===== Records supplied =====

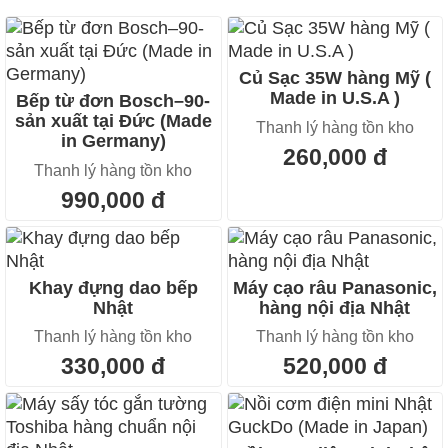
Củ Sạc 35W hàng Mỹ (
Made in U.S.A )
Bếp từ đơn Bosch–90-
sản xuất tại Đức (Made
Thanh lý hàng tồn kho
in Germany)
260,000 đ
Thanh lý hàng tồn kho
990,000 đ
Khay đựng dao bếp
Máy cạo râu Panasonic,
Nhật
hàng nội địa Nhật
Thanh lý hàng tồn kho
Thanh lý hàng tồn kho
330,000 đ
520,000 đ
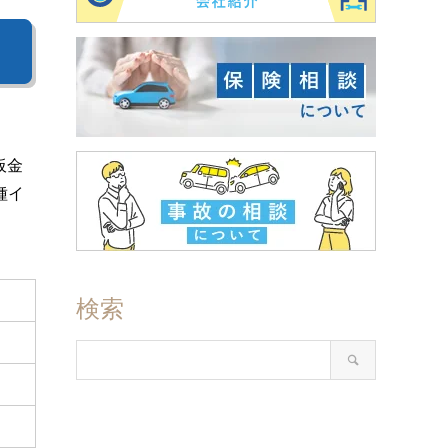
板金
種イ
検索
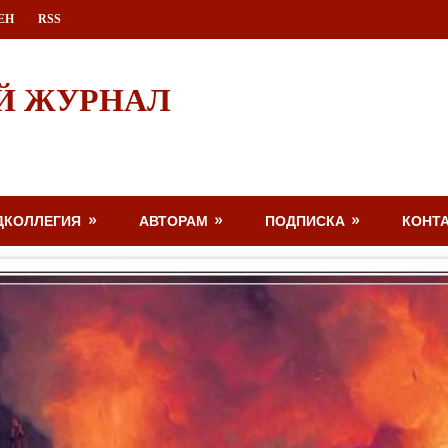
ЕН
RSS
Й ЖУРНАЛ
ДКОЛЛЕГИЯ
АВТОРАМ
ПОДПИСКА
КОНТ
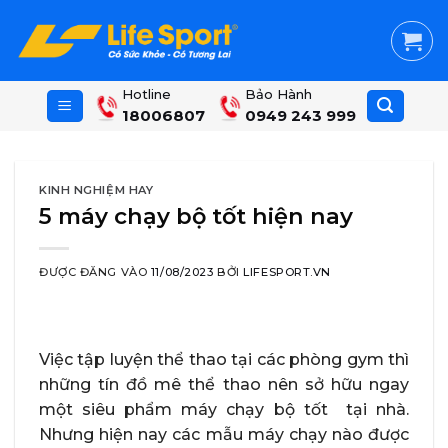
Skip
to
content
Hotline
Bảo Hành
18006807
0949 243 999
KINH NGHIỆM HAY
5 máy chạy bộ tốt hiện nay
ĐƯỢC ĐĂNG VÀO
11/08/2023
BỞI
LIFESPORT.VN
Việc tập luyện thể thao tại các phòng gym thì
những tín đồ mê thể thao nên sở hữu ngay
một siêu phẩm máy chạy bộ tốt tại nhà.
Nhưng hiện nay các mẫu máy chạy nào được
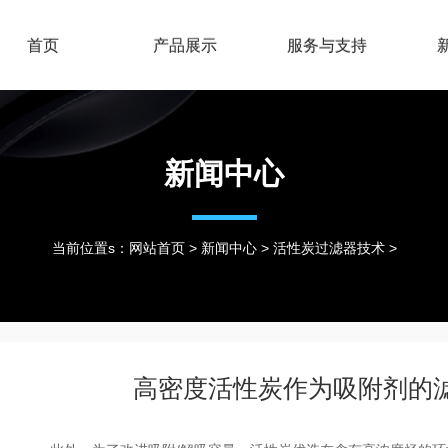
首页
产品展示
服务与支持
新闻中心
当前位置s：
网站首页
>
新闻中心
>
活性炭过滤器技术
>
高密度活性炭作为吸附剂的滤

=====

Exercise: Could every entry be restated word for word, pictures excluded?

Task answer:
Củ Sạc 35W hàng Mỹ (
Made in U.S.A )
Bếp từ đơn Bosch–90-
sản xuất tại Đức (Made
Thanh lý hàng tồn kho
in Germany)
260,000 đ
Thanh lý hàng tồn kho
990,000 đ
Khay đựng dao bếp
Máy cạo râu Panasonic,
Nhật
hàng nội địa Nhật
Thanh lý hàng tồn kho
Thanh lý hàng tồn kho
330,000 đ
520,000 đ
板金
種イ
検索
ЕН
RSS
Й ЖУРНАЛ
ДКОЛЛЕГИЯ
АВТОРАМ
ПОДПИСКА
КОНТ
Skip
to
content
Hotline
Bảo Hành
18006807
0949 243 999
KINH NGHIỆM HAY
5 máy chạy bộ tốt hiện nay
ĐƯỢC ĐĂNG VÀO
11/08/2023
BỞI
LIFESPORT.VN
Việc tập luyện thể thao tại các phòng gym thì
những tín đồ mê thể thao nên sở hữu ngay
một siêu phẩm máy chạy bộ tốt tại nhà.
Nhưng hiện nay các mẫu máy chạy nào được
首页
产品展示
服务与支持
新闻中心
当前位置s：
网站首页
>
新闻中心
>
活性炭过滤器技术
>
高密度活性炭作为吸附剂的滤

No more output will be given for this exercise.